Kami masih membahas topik-topik ringan saat menuju pintu keluar. Sesekali kami disapa orang yang kebetulan lingkaran Pak Hardi. Untung saja aku siapkan kartu nama. Daftar namaku pun makin bertambah karena Pak Hardi selalu mengenalkanku pada koleganya di hotel itu. Anggota dewan, eksekutif perusahaan, lawyer, tinggal sebut. Inilah prestise tersendiri bisa dekat dengan orang besar.

"Pak Handoko, saya akan kosongkan beberapa schedule untuk anda. Tenang saja, saya tidak sesibuk Pak Prasojo."

"Terima kasih Pak, agenda saya juga akan selalu kosong untuk anda."

Kujabat tangan pria itu saat sopirnya membukakan pintu. Sebuah sedan mewah. Mungkin beberapa orang saja yang sanggup membelinya. Pak Asep pun pamitan padaku saat sopir pribadinya juga datang menjemput. Aku berkacak pinggang. Senyumku melebar, kutarik napas puas untuk sebuah hari yang sangat produktif.

Puas sekali. Bisa kubayangkan semulus apa langkahku ke depan. Mungkin semulus paha Fitria. Atau pantat Izra setelah popoknya kubersihkan. Aku jadi ingat anak istri. Aku juga ingat bahwa hari ini kami harus mengurus perpindahan rumah.
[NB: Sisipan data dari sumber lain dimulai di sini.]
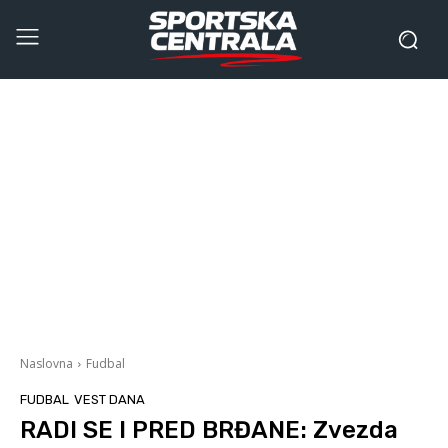
Naslovna
Fudbal
FUDBAL
VEST DANA
RADI SE I PRED BRĐANE: Zvezda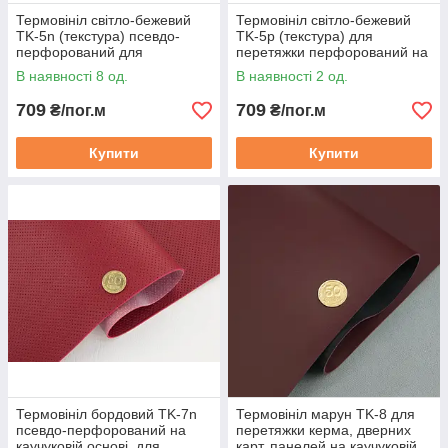
Термовініл світло-бежевий
Термовініл світло-бежевий
TK-5n (текстура) псевдо-
TK-5p (текстура) для
перфорований для
перетяжки перфорований на
перетяжки на каучуковій
каучуковій основі
В наявності 8 од.
В наявності 2 од.
основі
709
709
₴/пог.м
₴/пог.м
Купити
Купити
Термовініл бордовий TK-7n
Термовініл марун TK-8 для
псевдо-перфорований на
перетяжки керма, дверних
каучуковій основі, для
карт, панелей на каучуковій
Sekaligus merasakan dua tahun tepat pertemuanku dengan wanita paling istimewa selain ibuku.

Namun, saat balik badan, aku terhenyak karena kulihat seseorang, yang ternyata mengamatiku sedari tadi.

Mataku terbelalak.

Begitupun Indah Hartini yang juga kaget saat kami bertemu tatap.

"Sudah berapa lama di sini?"

"Se—sejak Mas Handoko ngobrol sama Pak Direktur. Seb—sebenarnya Mas Handoko ini siapa?"